→ **Exercise aim**
Give back each entry verbatim.

→ **Dataset**
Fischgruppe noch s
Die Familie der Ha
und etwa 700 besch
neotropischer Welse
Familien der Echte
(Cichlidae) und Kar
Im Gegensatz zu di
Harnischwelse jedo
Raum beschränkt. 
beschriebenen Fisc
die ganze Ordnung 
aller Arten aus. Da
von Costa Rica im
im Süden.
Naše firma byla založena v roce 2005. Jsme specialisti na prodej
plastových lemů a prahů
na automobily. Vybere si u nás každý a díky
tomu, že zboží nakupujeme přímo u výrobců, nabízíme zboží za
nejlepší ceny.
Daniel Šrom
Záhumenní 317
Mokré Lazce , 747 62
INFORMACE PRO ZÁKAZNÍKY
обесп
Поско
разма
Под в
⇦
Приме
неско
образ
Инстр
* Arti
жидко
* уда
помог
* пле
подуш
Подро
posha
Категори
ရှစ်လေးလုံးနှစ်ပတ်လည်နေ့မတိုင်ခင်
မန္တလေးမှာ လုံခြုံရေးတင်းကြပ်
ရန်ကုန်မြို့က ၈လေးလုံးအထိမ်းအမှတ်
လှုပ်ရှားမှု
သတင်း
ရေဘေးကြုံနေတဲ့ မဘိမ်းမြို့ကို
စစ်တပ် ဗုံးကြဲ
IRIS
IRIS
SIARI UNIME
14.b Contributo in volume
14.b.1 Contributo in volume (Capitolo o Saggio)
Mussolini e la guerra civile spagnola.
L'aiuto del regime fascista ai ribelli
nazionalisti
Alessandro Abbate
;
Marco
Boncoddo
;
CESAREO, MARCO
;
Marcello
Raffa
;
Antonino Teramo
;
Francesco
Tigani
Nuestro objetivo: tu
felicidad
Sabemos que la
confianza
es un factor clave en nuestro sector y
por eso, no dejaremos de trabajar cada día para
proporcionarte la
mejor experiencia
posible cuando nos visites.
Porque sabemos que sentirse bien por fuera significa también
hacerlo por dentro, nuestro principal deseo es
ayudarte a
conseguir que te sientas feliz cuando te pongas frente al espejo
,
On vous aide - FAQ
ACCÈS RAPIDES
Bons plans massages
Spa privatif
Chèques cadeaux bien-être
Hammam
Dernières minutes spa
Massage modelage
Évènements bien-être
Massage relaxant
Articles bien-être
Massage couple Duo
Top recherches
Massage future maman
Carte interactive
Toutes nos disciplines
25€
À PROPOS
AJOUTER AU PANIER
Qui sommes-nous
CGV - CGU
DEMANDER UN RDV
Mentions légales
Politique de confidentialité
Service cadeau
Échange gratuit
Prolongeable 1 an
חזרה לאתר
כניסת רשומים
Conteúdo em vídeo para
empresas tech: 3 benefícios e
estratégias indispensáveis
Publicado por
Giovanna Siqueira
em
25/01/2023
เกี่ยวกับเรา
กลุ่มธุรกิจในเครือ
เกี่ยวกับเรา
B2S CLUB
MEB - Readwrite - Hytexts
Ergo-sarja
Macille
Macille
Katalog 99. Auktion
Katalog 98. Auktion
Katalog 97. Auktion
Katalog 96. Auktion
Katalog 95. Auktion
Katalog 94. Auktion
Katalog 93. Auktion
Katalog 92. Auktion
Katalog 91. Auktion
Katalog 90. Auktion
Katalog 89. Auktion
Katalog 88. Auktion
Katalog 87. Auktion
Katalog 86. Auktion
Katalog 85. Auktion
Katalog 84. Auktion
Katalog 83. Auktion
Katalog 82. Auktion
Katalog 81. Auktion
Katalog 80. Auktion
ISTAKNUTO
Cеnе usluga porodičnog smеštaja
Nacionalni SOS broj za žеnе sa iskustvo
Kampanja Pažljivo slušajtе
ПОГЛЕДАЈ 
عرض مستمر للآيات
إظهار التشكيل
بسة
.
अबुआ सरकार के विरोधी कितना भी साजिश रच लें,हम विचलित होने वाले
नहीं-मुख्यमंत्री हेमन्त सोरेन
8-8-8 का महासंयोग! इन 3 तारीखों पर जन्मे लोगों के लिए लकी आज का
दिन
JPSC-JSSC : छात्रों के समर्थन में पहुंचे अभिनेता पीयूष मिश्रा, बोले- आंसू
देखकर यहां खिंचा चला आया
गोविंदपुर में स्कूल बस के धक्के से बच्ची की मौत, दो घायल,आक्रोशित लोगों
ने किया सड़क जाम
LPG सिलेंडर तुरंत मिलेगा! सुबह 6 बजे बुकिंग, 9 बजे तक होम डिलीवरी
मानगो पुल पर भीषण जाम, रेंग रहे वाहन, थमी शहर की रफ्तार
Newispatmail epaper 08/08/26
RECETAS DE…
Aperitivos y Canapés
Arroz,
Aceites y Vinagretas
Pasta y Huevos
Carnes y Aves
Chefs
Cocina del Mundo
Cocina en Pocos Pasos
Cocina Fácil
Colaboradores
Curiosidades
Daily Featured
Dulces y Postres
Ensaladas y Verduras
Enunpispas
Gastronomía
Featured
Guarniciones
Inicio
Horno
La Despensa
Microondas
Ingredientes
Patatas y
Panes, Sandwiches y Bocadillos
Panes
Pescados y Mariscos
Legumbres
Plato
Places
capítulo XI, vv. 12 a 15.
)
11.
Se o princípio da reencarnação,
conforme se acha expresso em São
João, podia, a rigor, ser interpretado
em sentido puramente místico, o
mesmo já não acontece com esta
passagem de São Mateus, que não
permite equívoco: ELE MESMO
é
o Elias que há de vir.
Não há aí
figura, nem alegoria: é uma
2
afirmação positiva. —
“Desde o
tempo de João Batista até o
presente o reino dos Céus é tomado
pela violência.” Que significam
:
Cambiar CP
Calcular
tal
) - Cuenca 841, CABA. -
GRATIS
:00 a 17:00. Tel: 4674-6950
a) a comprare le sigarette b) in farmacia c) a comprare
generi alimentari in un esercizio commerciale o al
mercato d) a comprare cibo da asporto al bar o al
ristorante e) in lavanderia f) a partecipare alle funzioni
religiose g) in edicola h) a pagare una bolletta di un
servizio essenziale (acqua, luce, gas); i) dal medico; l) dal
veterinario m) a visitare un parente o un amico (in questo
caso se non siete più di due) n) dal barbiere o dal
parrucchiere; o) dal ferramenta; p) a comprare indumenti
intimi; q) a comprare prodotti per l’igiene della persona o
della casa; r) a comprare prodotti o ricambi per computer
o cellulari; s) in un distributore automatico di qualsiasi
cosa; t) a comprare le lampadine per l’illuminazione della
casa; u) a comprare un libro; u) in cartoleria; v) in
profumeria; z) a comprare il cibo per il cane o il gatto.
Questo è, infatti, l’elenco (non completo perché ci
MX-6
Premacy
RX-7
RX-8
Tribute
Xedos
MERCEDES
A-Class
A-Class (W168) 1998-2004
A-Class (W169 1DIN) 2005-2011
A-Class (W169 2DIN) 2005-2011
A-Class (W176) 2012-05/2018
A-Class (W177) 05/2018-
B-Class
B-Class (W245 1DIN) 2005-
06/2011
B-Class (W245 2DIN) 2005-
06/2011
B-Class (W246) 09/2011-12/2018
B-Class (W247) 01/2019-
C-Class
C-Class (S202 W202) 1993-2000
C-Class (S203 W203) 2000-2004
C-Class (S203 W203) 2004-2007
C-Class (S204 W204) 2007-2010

→ **Written response**
Fischgruppe noch s
Die Familie der Ha
und etwa 700 besch
neotropischer Welse
Familien der Echte
(Cichlidae) und Kar
Im Gegensatz zu di
Harnischwelse jedo
Raum beschränkt. 
beschriebenen Fisc
die ganze Ordnung 
aller Arten aus. Da
von Costa Rica im
im Süden.
Naše firma byla založena v roce 2005. Jsme specialisti na prodej
plastových lemů a prahů
na automobily. Vybere si u nás každý a díky
tomu, že zboží nakupujeme přímo u výrobců, nabízíme zboží za
nejlepší ceny.
Daniel Šrom
Záhumenní 317
Mokré Lazce , 747 62
INFORMACE PRO ZÁKAZNÍKY
обесп
Поско
разма
Под в
⇦
Приме
неско
образ
Инстр
* Arti
жидко
* уда
помог
* пле
подуш
Подро
posha
Категори
ရှစ်လေးလုံးနှစ်ပတ်လည်နေ့မတိုင်ခင်
မန္တလေးမှာ လုံခြုံရေးတင်းကြပ်
ရန်ကုန်မြို့က ၈လေးလုံးအထိမ်းအမှတ်
လှုပ်ရှားမှု
သတင်း
ရေဘေးကြုံနေတဲ့ မဘိမ်းမြို့ကို
စစ်တပ် ဗုံးကြဲ
IRIS
IRIS
SIARI UNIME
14.b Contributo in volume
14.b.1 Contributo in volume (Capitolo o Saggio)
Mussolini e la guerra civile spagnola.
L'aiuto del regime fascista ai ribelli
nazionalisti
Alessandro Abbate
;
Marco
Boncoddo
;
CESAREO, MARCO
;
Marcello
Raffa
;
Antonino Teramo
;
Francesco
Tigani
Nuestro objetivo: tu
felicidad
Sabemos que la
confianza
es un factor clave en nuestro sector y
por eso, no dejaremos de trabajar cada día para
proporcionarte la
mejor experiencia
posible cuando nos visites.
Porque sabemos que sentirse bien por fuera significa también
hacerlo por dentro, nuestro principal deseo es
ayudarte a
conseguir que te sientas feliz cuando te pongas frente al espejo
,
On vous aide - FAQ
ACCÈS RAPIDES
Bons plans massages
Spa privatif
Chèques cadeaux bien-être
Hammam
Dernières minutes spa
Massage modelage
Évènements bien-être
Massage relaxant
Articles bien-être
Massage couple Duo
Top recherches
Massage future maman
Carte interactive
Toutes nos disciplines
25€
À PROPOS
AJOUTER AU PANIER
Qui sommes-nous
CGV - CGU
DEMANDER UN RDV
Mentions légales
Politique de confidentialité
Service cadeau
Échange gratuit
Prolongeable 1 an
חזרה לאתר
כניסת רשומים
Conteúdo em vídeo para
empresas tech: 3 benefícios e
estratégias indispensáveis
Publicado por
Giovanna Siqueira
em
25/01/2023
เกี่ยวกับเรา
กลุ่มธุรกิจในเครือ
เกี่ยวกับเรา
B2S CLUB
MEB - Readwrite - Hytexts
Ergo-sarja
Macille
Macille
Katalog 99. Auktion
Katalog 98. Auktion
Katalog 97. Auktion
Katalog 96. Auktion
Katalog 95. Auktion
Katalog 94. Auktion
Katalog 93. Auktion
Katalog 92. Auktion
Katalog 91. Auktion
Katalog 90. Auktion
Katalog 89. Auktion
Katalog 88. Auktion
Katalog 87. Auktion
Katalog 86. Auktion
Katalog 85. Auktion
Katalog 84. Auktion
Katalog 83. Auktion
Katalog 82. Auktion
Katalog 81. Auktion
Katalog 80. Auktion
ISTAKNUTO
Cеnе usluga porodičnog smеštaja
Nacionalni SOS broj za žеnе sa iskustvo
Kampanja Pažljivo slušajtе
ПОГЛЕДАЈ 
عرض مستمر للآيات
إظهار التشكيل
بسة
.
अबुआ सरकार के विरोधी कितना भी साजिश रच लें,हम विचलित होने वाले
नहीं-मुख्यमंत्री हेमन्त सोरेन
8-8-8 का महासंयोग! इन 3 तारीखों पर जन्मे लोगों के लिए लकी आज का
दिन
JPSC-JSSC : छात्रों के समर्थन में पहुंचे अभिनेता पीयूष मिश्रा, बोले- आंसू
देखकर यहां खिंचा चला आया
गोविंदपुर में स्कूल बस के धक्के से बच्ची की मौत, दो घायल,आक्रोशित लोगों
ने किया सड़क जाम
LPG सिलेंडर तुरंत मिलेगा! सुबह 6 बजे बुकिंग, 9 बजे तक होम डिलीवरी
मानगो पुल पर भीषण जाम, रेंग रहे वाहन, थमी शहर की रफ्तार
Newispatmail epaper 08/08/26
RECETAS DE…
Aperitivos y Canapés
Arroz,
Aceites y Vinagretas
Pasta y Huevos
Carnes y Aves
Chefs
Cocina del Mundo
Cocina en Pocos Pasos
Cocina Fácil
Colaboradores
Curiosidades
Daily Featured
Dulces y Postres
Ensaladas y Verduras
Enunpispas
Gastronomía
Featured
Guarniciones
Inicio
Horno
La Despensa
Microondas
Ingredientes
Patatas y
Panes, Sandwiches y Bocadillos
Panes
Pescados y Mariscos
Legumbres
Plato
Places
capítulo XI, vv. 12 a 15.
)
11.
Se o princípio da reencarnação,
conforme se acha expresso em São
João, podia, a rigor, ser interpretado
em sentido puramente místico, o
mesmo já não acontece com esta
passagem de São Mateus, que não
permite equívoco: ELE MESMO
é
o Elias que há de vir.
Não há aí
figura, nem alegoria: é uma
2
afirmação positiva. —
“Desde o
tempo de João Batista até o
presente o reino dos Céus é tomado
pela violência.” Que significam
:
Cambiar CP
Calcular
tal
) - Cuenca 841, CABA. -
GRATIS
:00 a 17:00. Tel: 4674-6950
a) a comprare le sigarette b) in farmacia c) a comprare
generi alimentari in un esercizio commerciale o al
mercato d) a comprare cibo da asporto al bar o al
ristorante e) in lavanderia f) a partecipare alle funzioni
religiose g) in edicola h) a pagare una bolletta di un
servizio essenziale (acqua, luce, gas); i) dal medico; l) dal
veterinario m) a visitare un parente o un amico (in questo
caso se non siete più di due) n) dal barbiere o dal
parrucchiere; o) dal ferramenta; p) a comprare indumenti
intimi; q) a comprare prodotti per l’igiene della persona o
della casa; r) a comprare prodotti o ricambi per computer
o cellulari; s) in un distributore automatico di qualsiasi
cosa; t) a comprare le lampadine per l’illuminazione della
casa; u) a comprare un libro; u) in cartoleria; v) in
profumeria; z) a comprare il cibo per il cane o il gatto.
Questo è, infatti, l’elenco (non completo perché ci
MX-6
Premacy
RX-7
RX-8
Tribute
Xedos
MERCEDES
A-Class
A-Class (W168) 1998-2004
A-Class (W169 1DIN) 2005-2011
A-Class (W169 2DIN) 2005-2011
A-Class (W176) 2012-05/2018
A-Class (W177) 05/2018-
B-Class
B-Class (W245 1DIN) 2005-
06/2011
B-Class (W245 2DIN) 2005-
06/2011
B-Class (W246) 09/2011-12/2018
B-Class (W247) 01/2019-
C-Class
C-Class (S202 W202) 1993-2000
C-Class (S203 W203) 2000-2004
C-Class (S203 W203) 2004-2007
C-Class (S204 W204) 2007-2010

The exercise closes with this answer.